One other thing that confuses me is that I swear he COULD hear at one point.  I have two memories that serve as evidence.  First, there was a day I was visiting in the NICU and they were testing out the fire alarm system.  Every few minutes the alarms would flare for an hour straight.  All the babies had special plastic covers to protect their ears, plus we wouldn't open their isolettes unless absolutely necessary.  So they were completely covered up and enclosed with baby "earplugs".  Every time the alarms started, Ryan would start crying.  I honestly don't know how he would've have known those alarms were going off unless he could hear them, and it sure seemed like he heard them.  Then, in August we were transported up to CHLA for an eye surgery (this was still part of his 7 month NICU stay before he ever came home).  While we were there, before the surgery, a therapist came to assess Ryan's development.  She had a musical toy that she held at either side of his head, and he definitely turned his head in the direction of the sound on both sides.  We never had any reason to believe that Ryan couldn't hear until he failed that first hearing screening in October.  So maybe somebody out there knows this...if it is congenital, would he have been completely deaf from birth, or could he gradually lose his hearing over time?  My gut tells me that after he had the eye surgery at CHLA in August, he got a very bad infection (steno) in his trachea that put him on isolation and required strong antibiotics.  After that, he wasn't assessed for his hearing until the newborn screening which he failed.
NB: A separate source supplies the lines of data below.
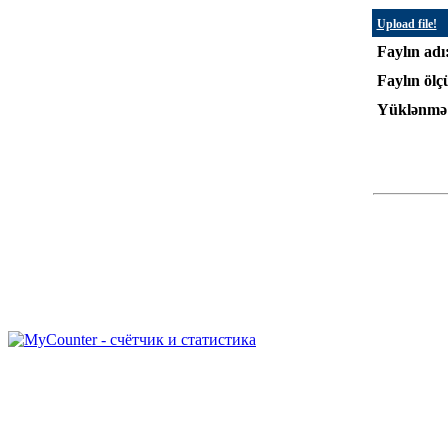
Upload file!
Faylın adı
Faylın ölç
Yüklənmə 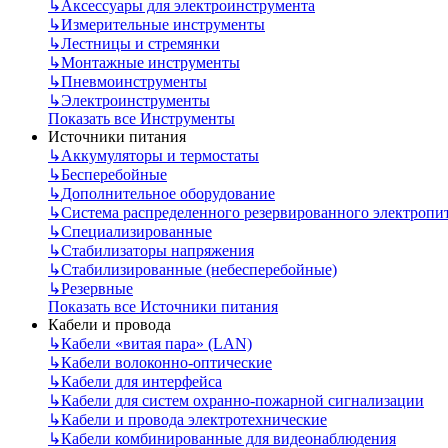
↳
Аксессуары для электроинструмента
↳
Измерительные инструменты
↳
Лестницы и стремянки
↳
Монтажные инструменты
↳
Пневмоинструменты
↳
Электроинструменты
Показать все Инструменты
Источники питания
↳
Аккумуляторы и термостаты
↳
Бесперебойные
↳
Дополнительное оборудование
↳
Система распределенного резервированного электропи
↳
Специализированные
↳
Стабилизаторы напряжения
↳
Стабилизированные (небесперебойные)
↳
Резервные
Показать все Источники питания
Кабели и провода
↳
Кабели «витая пара» (LAN)
↳
Кабели волоконно-оптические
↳
Кабели для интерфейса
↳
Кабели для систем охранно-пожарной сигнализации
↳
Кабели и провода электротехнические
↳
Кабели комбинированные для видеонаблюдения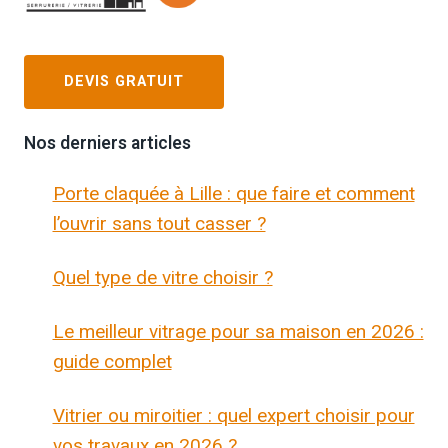
DEVIS GRATUIT
Nos derniers articles
Porte claquée à Lille : que faire et comment
l’ouvrir sans tout casser ?
Quel type de vitre choisir ?
Le meilleur vitrage pour sa maison en 2026 :
guide complet
Vitrier ou miroitier : quel expert choisir pour
vos travaux en 2026 ?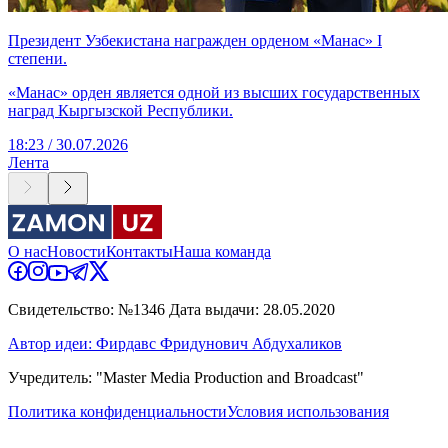
Президент Узбекистана награжден орденом «Манас» I
степени.
«Манас» орден является одной из высших государственных
наград Кыргызской Республики.
18:23 / 30.07.2026
Лента
О нас
Новости
Контакты
Наша команда
Свидетельство: №1346 Дата выдачи: 28.05.2020
Автор идеи: Фирдавс Фридунович Абдухаликов
Учредитель: "Master Media Production and Broadcast"
Политика конфиденциальности
Условия использования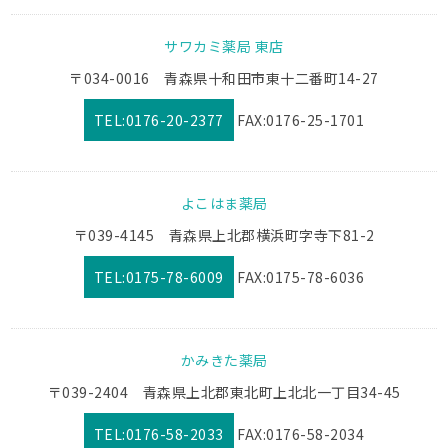
サワカミ薬局 東店
〒034-0016 青森県十和田市東十二番町14-27
TEL:0176-20-2377
FAX:0176-25-1701
よこはま薬局
〒039-4145 青森県上北郡横浜町字寺下81-2
TEL:0175-78-6009
FAX:0175-78-6036
かみきた薬局
〒039-2404 青森県上北郡東北町上北北一丁目34-45
TEL:0176-58-2033
FAX:0176-58-2034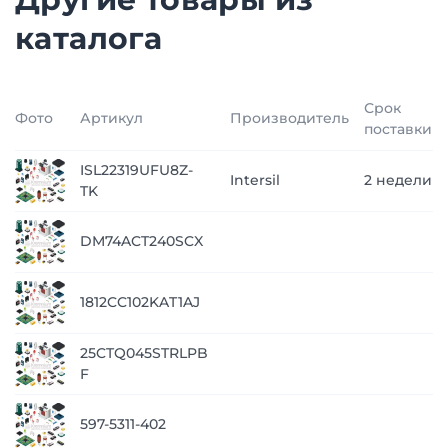
каталога
Срок
Фото
Артикул
Производитель
поставки
ISL22319UFU8Z-
Intersil
2 недели
TK
DM74ACT240SCX
1812CC102KAT1AJ
25CTQ045STRLPB
F
597-5311-402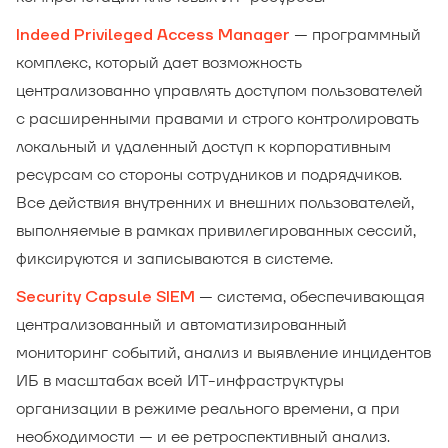
— программный
Indeed Privileged Access Manager
комплекс, который дает возможность
централизованно управлять доступом пользователей
с расширенными правами и строго контролировать
локальный и удаленный доступ к корпоративным
ресурсам со стороны сотрудников и подрядчиков.
Все действия внутренних и внешних пользователей,
выполняемые в рамках привилегированных сессий,
фиксируются и записываются в системе.
— система, обеспечивающая
Security Capsule SIEM
централизованный и автоматизированный
мониторинг событий, анализ и выявление инцидентов
ИБ в масштабах всей ИТ-инфраструктуры
организации в режиме реального времени, а при
необходимости — и ее ретроспективный анализ.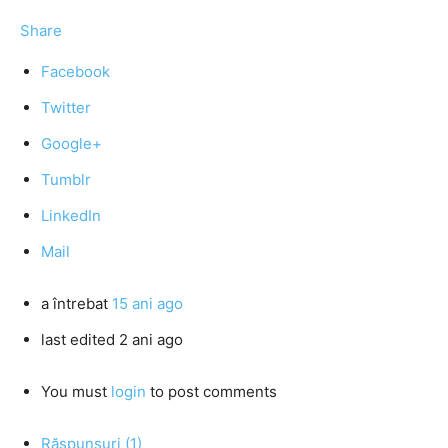
Share
Facebook
Twitter
Google+
Tumblr
LinkedIn
Mail
a întrebat
15 ani ago
last edited 2 ani ago
You must
login
to post comments
Răspunsuri (1)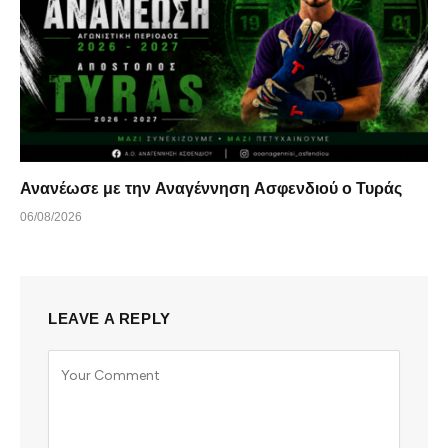
Ανανέωσε με την Αναγέννηση Ασφενδιού ο Τυράς
06/08/2026
LEAVE A REPLY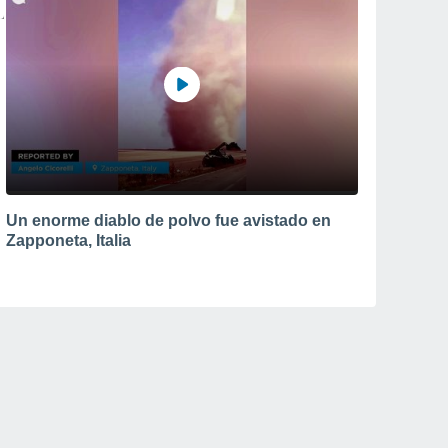
Un enorme diablo de polvo fue avistado en
Zapponeta, Italia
I hope this clears up some of the questions that have been asked about Ryan.  I wish I had time to reply individually to each person who contacted me, and over the summer if you are still willing to speak with me, I'll probably be sending out lots of individual emails.  In the meantime, I'll be sharing this new blog post will all of those who have had questions because I think I covered everything that was asked.  If you do have other questions or new insights based on this new information, please do not hesitate to contact me or comment here.
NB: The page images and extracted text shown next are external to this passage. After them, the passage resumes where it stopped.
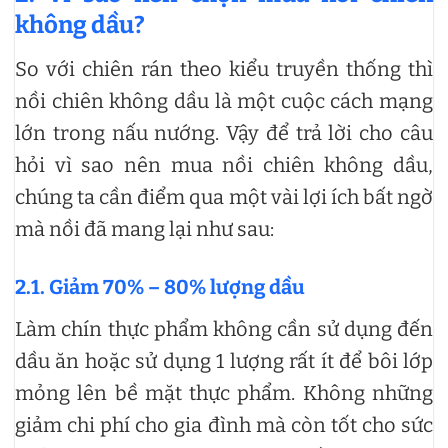
không dầu?
So với chiên rán theo kiểu truyền thống thì
nồi chiên không dầu là một cuộc cách mạng
lớn trong nấu nướng. Vậy để trả lời cho câu
hỏi vì sao nên mua nồi chiên không dầu,
chúng ta cần điểm qua một vài lợi ích bất ngờ
mà nồi đã mang lại như sau:
2.1.
Giảm 70% – 80% lượng dầu
Làm chín thực phẩm không cần sử dụng đến
dầu ăn hoặc sử dụng 1 lượng rất ít để bôi lớp
mỏng lên bề mặt thực phẩm. Không những
giảm chi phí cho gia đình mà còn tốt cho sức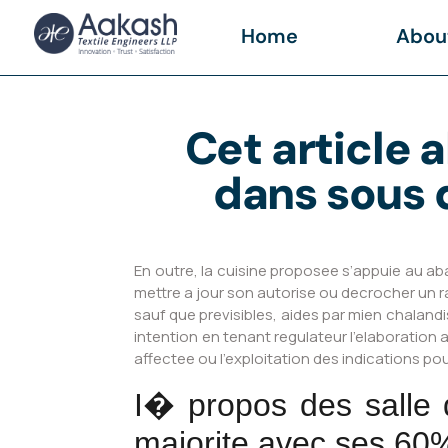
Home
Abou
Cet article a
dans sous d
En outre, la cuisine proposee s’appuie au 
mettre a jour son autorise ou decrocher un 
sauf que previsibles, aides par mien chalandis
intention en tenant regulateur l’elaboration 
affectee ou l’exploitation des indications p
I� propos des salle 
majorite avec ses 60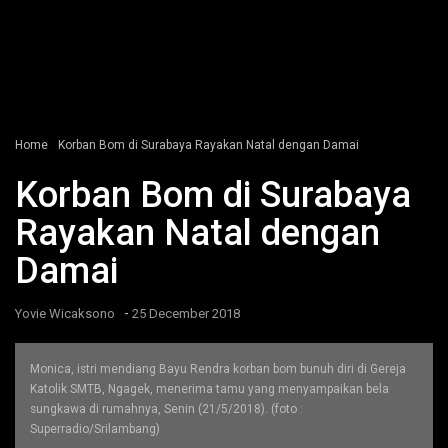
Home
Korban Bom di Surabaya Rayakan Natal dengan Damai
Korban Bom di Surabaya
Rayakan Natal dengan
Damai
-
Yovie Wicaksono
25 December 2018
Monica, istri mendiang Bayu Rendra korban bom bunuh diri di Gereja
Katolik SMTB, Ngagek, menerima tamu yang menyampaikan bela
sungkawa di rumahnya, Senin (21/5/2018). (foto :
Superradio/Srilambang)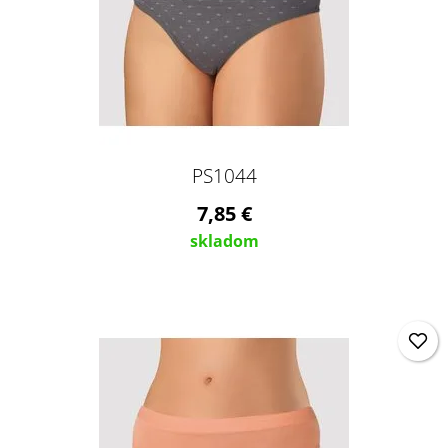
PS1044
7,85 €
skladom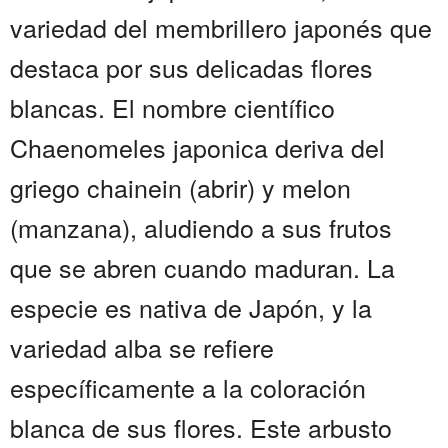
variedad del membrillero japonés que
destaca por sus delicadas flores
blancas. El nombre científico
Chaenomeles japonica deriva del
griego chainein (abrir) y melon
(manzana), aludiendo a sus frutos
que se abren cuando maduran. La
especie es nativa de Japón, y la
variedad alba se refiere
específicamente a la coloración
blanca de sus flores. Este arbusto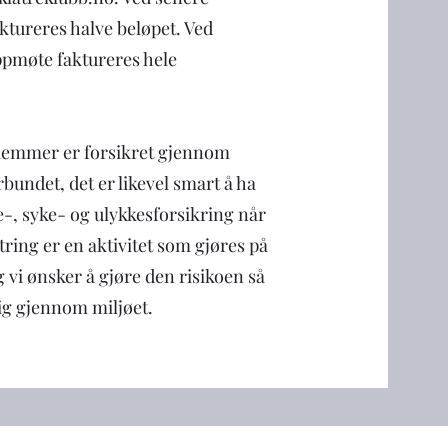
aktureres halve beløpet. Ved
pmøte faktureres hele
lemmer er forsikret gjennom
bundet, det er likevel smart å ha
e-, syke- og ulykkesforsikring når
atring er en aktivitet som gjøres på
g vi ønsker å gjøre den risikoen så
ig gjennom miljøet.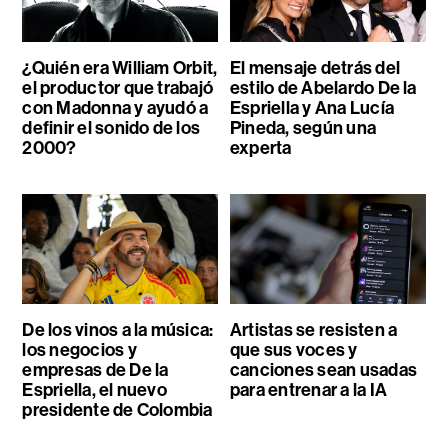
¿Quién era William Orbit,
El mensaje detrás del
el productor que trabajó
estilo de Abelardo De la
con Madonna y ayudó a
Espriella y Ana Lucía
definir el sonido de los
Pineda, según una
2000?
experta
De los vinos a la música:
Artistas se resisten a
los negocios y
que sus voces y
empresas de De la
canciones sean usadas
Espriella, el nuevo
para entrenar a la IA
presidente de Colombia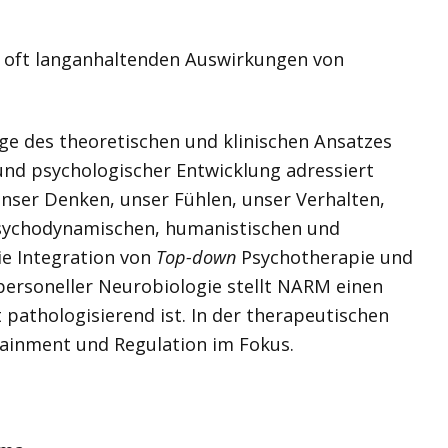
e oft langanhaltenden Auswirkungen von
e des theoretischen und klinischen Ansatzes
und psychologischer Entwicklung adressiert
unser Denken, unser Fühlen, unser Verhalten,
 psychodynamischen, humanistischen und
ie Integration von
Top-down
Psychotherapie und
ersoneller Neurobiologie stellt NARM einen
t pathologisierend ist. In der therapeutischen
tainment und Regulation im Fokus.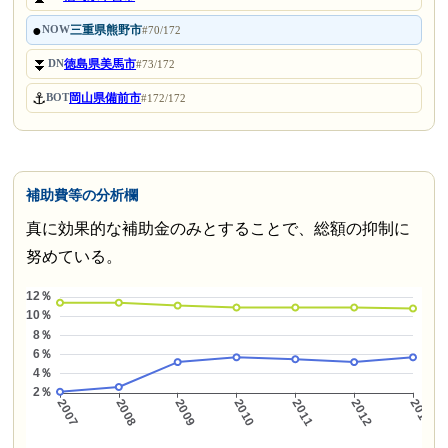
●
三重県熊野市
NOW
#70/172
⏬
徳島県美馬市
DN
#73/172
⚓
岡山県備前市
BOT
#172/172
補助費等の分析欄
真に効果的な補助金のみとすることで、総額の抑制に
努めている。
We contacted the House Institute today and set up an initial consultation with Dr. Luxford for next week.  Thanks to Darci for letting us know they have a satellite campus in Orange County, because we'll be able to meet him here first before we head to LA for more testing.  I will definitely keep you all updated.  Thank you again for all the support!

PS- I forgot to mention Ryan gets 4 hours of therapy a week (infant stim/speech, feeding therapy, and 2 hours of physical therapy).  He is also seen by a really nice lady from the Braille Institute one hour every 2 weeks to work on visual stimulation.  Tomorrow we will have our first ever visit from California Deaf Blind Children's Services, which I'm really excited about because I've heard great things.  I have been in contact with our regional center and called numerous resources for deaf/hearing impaired children.  Our local school district said I was the first parent to call them up randomly on my own, lol.  They are going to participate in his next IFSP in August so he can start getting services through them, too.  Dave and I have been learning ASL online for the past few weeks, and we use signs with Ryan throughout the day.  Now I think I've covered everything, but there's a chance I could come back on here to edit more!